Önce şunu  belirtmem lâzım ki iki belki üç defa düşünüp bir kere yazmanın önemini öğretmiştir.
İnanılmaz bir sabırla sizi dinler, ne hissettiğinizi  anlar.
Aslına bakılırsa başka bir yerde  ünlü bir siyasetçi, yazar vs olabilirdi.
O burayı seçmiştir. O, elma ağaçlarıyla kucaklanmış, mahremiyetleri yeşille sarılmış  evlerin hatırasını seçmiştir.
O kapısından misafir eksilmeyen kocaman ailelerin sevgisini seçmiştir.
 O yüzden, Van'a yolunuz düşerse, dükkânda çörek veya taptapa ile otlu peynir yediğiniz anda Cumhuriyet Caddesi'ne farklı biri olarak çıkarsınız…
Ruhunuzun keskinlikleri azalır…
Büyük şehirlerde sizi geren kaybolmuşluktan kurtulur ve daha  şehre geleli bir hafta bile olmamışken kendinizi buralı saymaya başlarsınız.
Eski TEKEL binasından, yıkılmış Ziraat Bankası'na kadar, oradan Göl Apartmanları'nın  eski  ve uzak anılarına bir bisiklet yolculuğunu ağzınız açık dinlerken bütün bunların aslında sizin de çocukluğunuzun birer parçası olduğunu anlarsınız.
Duygusal bir insansanız, gözleriniz yaşarır. O zaman bir şehri sevmenin ne demek olduğunu anlarsınız.
Van'a bir gün yolu düşeceklere tavsiye edeceğim şeyler:
  Sabah sıcak açık ekmek çıkaran bir kahvaltıcıya kapağı atmanız…

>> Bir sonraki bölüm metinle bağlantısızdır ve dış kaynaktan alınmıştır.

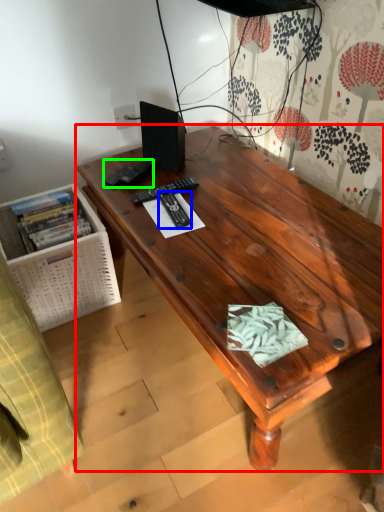 Question: Based on their relative distances, which object is farther from desk (highlighted by a red box)? Choose from remote control (highlighted by a blue box) and remote control (highlighted by a green box).

Choices:
 (A) remote control
 (B) remote control

Answer: (B) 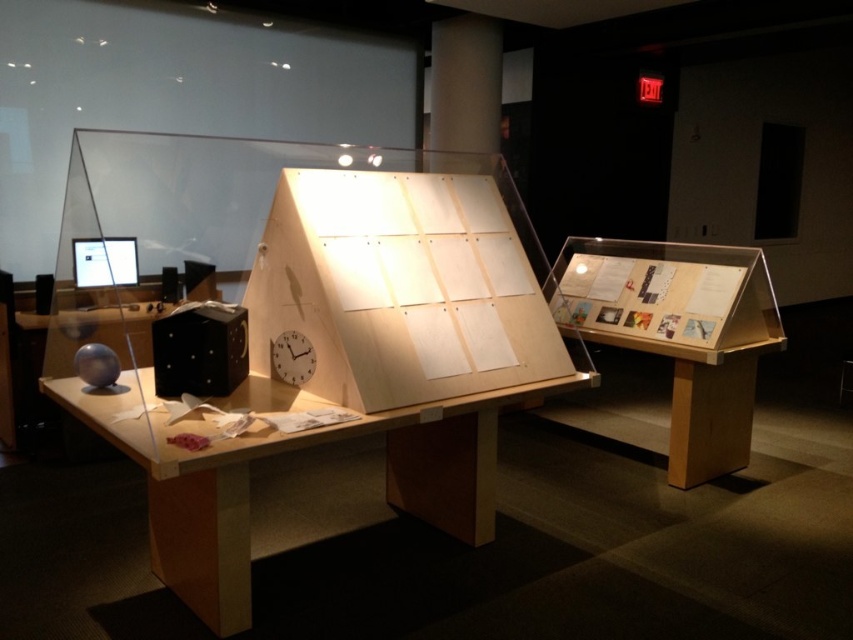 Question: Does light brown wood table at center appear over white matte clock at center?

Choices:
 (A) yes
 (B) no

Answer: (B)

Question: Among these points, which one is nearest to the camera?

Choices:
 (A) (741, 429)
 (B) (288, 362)
 (C) (263, 433)

Answer: (C)

Question: Is the position of light brown wood table at center less distant than that of white matte clock at center?

Choices:
 (A) yes
 (B) no

Answer: (A)

Question: Which object is positioned closest to the wooden display case at right?

Choices:
 (A) white matte clock at center
 (B) light brown wood table at center

Answer: (B)

Question: Is wooden display case at right to the left of white matte clock at center from the viewer's perspective?

Choices:
 (A) yes
 (B) no

Answer: (B)

Question: Which of these objects is positioned closest to the light brown wood table at center?

Choices:
 (A) white matte clock at center
 (B) wooden display case at right

Answer: (A)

Edremit'te  mutlaka gün batımını seyretmek…
 Ve asla dayımın dükkânına uğramamaktır. Çünkü Van'dan giderken içinizin sızlamasını istemiyorsanız, bir şehri sevmenin ne demek olduğunu hiç bilmemeniz, sizin için en iyisi olacaktır.
Vanlı olmak nedir derseniz… İyilik, samimiyet ve hoşgörüyü dayımın dükkânında, her dem taze ve balıklı çaylarla içmek demektir.